Quando dici loro di provenire da quel lembo di terra coltivata che sta tra le prealpi e gli appennini e per comodità si indica come pianura padana, puoi notare il disinteresse calare sulle loro cornee. Che tu sia di Piacenza o di Rovigo se ne sbattono il cazzo. Ah, esclamano. Poi ti chiedono qualcosa, perché qualcosa va sempre chiesta riguardo al luogo di origine. Di solito buttano lì qualcosa sul lavoro. Nella valle del Po pare ci siano più fabbriche che in Westfalia, a sentir loro. Però la crisi. Eh, già, ma prima della crisi. Si mangia bene, comunque. E poi li vedi tutto a un tratto abbassare lo sguardo e si, si direbbe proprio che quella espressione denota un chè di pietà nei tuoi confronti.
La nebbia.
Chiunque non abbia esperienza con la nebbia è portato a considerarla un’autentica sciagura. Meglio del diluvio universale, ma decisamente peggio dell’invasione delle cavallette. Della nebbia non ti puoi fidare, nasconde tutto e tutti. Anche i malintenzionati. Gli ultracorpi, perché no. Ne ho sentite di ogni sulla nebbia. Che non si può andare al lavoro in auto (gli autisti dei bus devono avere gli ultravioletti). Che i treni arrivano in ritardo (quello perché non c’è più il duce, che c’entra la nebbia). Mi riferiscono pure di una serie americana basata sul fenomeno atmosferico. E posso immaginare che di comico vi sia poco e niente.

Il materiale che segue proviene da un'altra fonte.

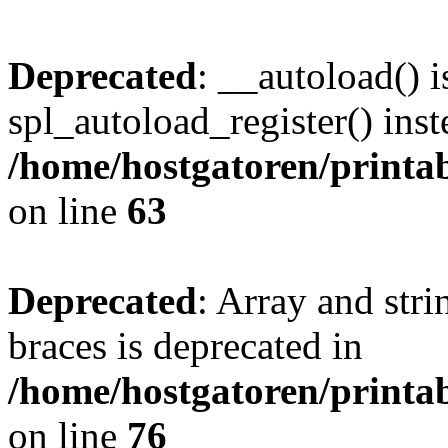
Deprecated
: __autoload() i
spl_autoload_register() inst
/home/hostgatoren/printa
on line
63
Deprecated
: Array and stri
braces is deprecated in
/home/hostgatoren/printa
on line
76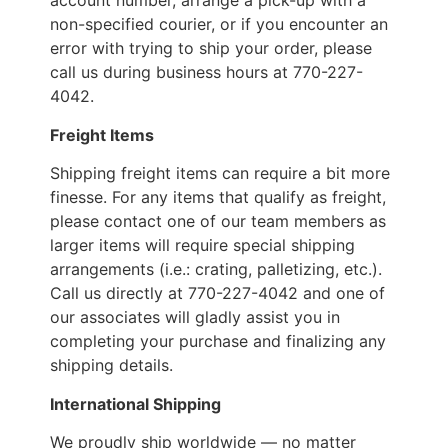
account number, arrange a pick-up with a
non-specified courier, or if you encounter an
error with trying to ship your order, please
call us during business hours at 770-227-
4042.
Freight Items
Shipping freight items can require a bit more
finesse. For any items that qualify as freight,
please contact one of our team members as
larger items will require special shipping
arrangements (i.e.: crating, palletizing, etc.).
Call us directly at 770-227-4042 and one of
our associates will gladly assist you in
completing your purchase and finalizing any
shipping details.
International Shipping
We proudly ship worldwide — no matter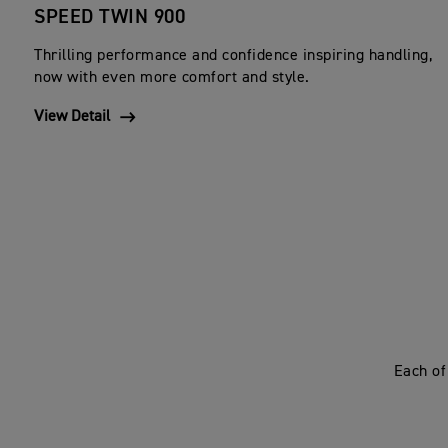
SPEED TWIN 900
Thrilling performance and confidence inspiring handling,
now with even more comfort and style.
View Detail
Each of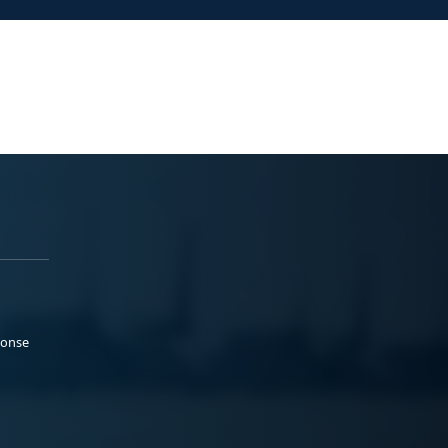
ponse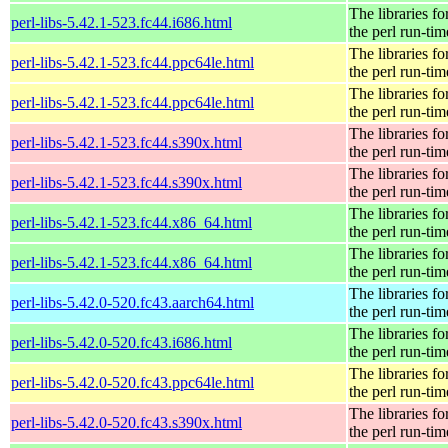
The libraries fo
perl-libs-5.42.1-523.fc44.i686.html
the perl run-tim
The libraries fo
perl-libs-5.42.1-523.fc44.ppc64le.html
the perl run-tim
The libraries fo
perl-libs-5.42.1-523.fc44.ppc64le.html
the perl run-tim
The libraries fo
perl-libs-5.42.1-523.fc44.s390x.html
the perl run-tim
The libraries fo
perl-libs-5.42.1-523.fc44.s390x.html
the perl run-tim
The libraries fo
perl-libs-5.42.1-523.fc44.x86_64.html
the perl run-tim
The libraries fo
perl-libs-5.42.1-523.fc44.x86_64.html
the perl run-tim
The libraries fo
perl-libs-5.42.0-520.fc43.aarch64.html
the perl run-tim
The libraries fo
perl-libs-5.42.0-520.fc43.i686.html
the perl run-tim
The libraries fo
perl-libs-5.42.0-520.fc43.ppc64le.html
the perl run-tim
The libraries fo
perl-libs-5.42.0-520.fc43.s390x.html
the perl run-tim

Chi non la vive non la può capire. Io la nebbia ce l’ho a Parma, dove vivo, e in Lunigiana, da dove provengo. Nell’ultimo caso è un fenomeno circostritto a due o tre chilometri quadri di fondo valle. Superata la cortina la nebbia scompare. Vieni a fare due passi? Col cazzo, c’è un nebbione. Non dire cazzate, qui c’è il sole.
Se io vi dicessi che la nebbia fa parte di me direste ch’io sia un personaggio triste, lo so. Ma la nebbia ha la consistenza dei sogni, e così dicendo mi sembra di essere un po’ stronzo come il Prospero di Shakespeare. Quando si rimembra un sogno, tuttavia, i colori sono sbiaditi e una coltre incolore sfuoca i dettagli. Il fatto è che la nebbia fondamentalmente è un sogno, un qualcosa che non puoi raggiungere né tastare e rimane equidistante ovunque tu sia.
A differenza dei sogni la nebbia ha un suo odore umido e delicato che tende a mescolarsi con ciò che avvolge e impregnare le narici. La nebbia è donna, di quelle che senti addosso anche se non hai avuto e come la loro mano immagini scorrere sulla pelle così la nebbia ti ha accarezzato le vesti e imperlato il giubbotto di minuscole goccioline senza che tu ne abbia potuto realmente saggiare la consistenza.
E poi si, nella nebbia ci vedi quello che vuoi. Non basta la vista, devi aguzzare la fantasia. Tra un gatto e una lince la nebbia non fa differenza, così come tra una poiana e un condor. Quelle costruzioni là in fondo, oltre la Via Emilia, si dice siano le rovine del castello di Titangel e non certo quelle di un’azienda tessile chiusa tre anni fa. In un mondo che ci ha costretti al voyeurismo dell’HD, la nebbia è una forma di resistenza.
Così, la prossima volta che vi dico da dove provengo e dove abito, lasciate perdere la percentuale occupazionale e la buona tavola. Pensate alla nebbia, ma non abbiate compassione per me. Che io mi svegli a Parma o a Groppoli di Mulazzo, spalancancherò felice le persiane sul nulla. Là fuori, giusto duecento metri da me, c’è il mare di Bretagna e una nave che mi aspetta. E che dire dell’aurora boreale siberiana appena sopra la coltre di nebbia. Certo, guidare incollato ai fendinebbia posteriori dell’auto che mi precede sarà una bella rottura, ma quando ci ricapiterà di essere tutti incolonnati dietro alla monoposto di Nuvolari?
Che sia elogiata la nebbia. Non abbiatene paura. Anzi, portate un po’ di nebbia nella vostra vita.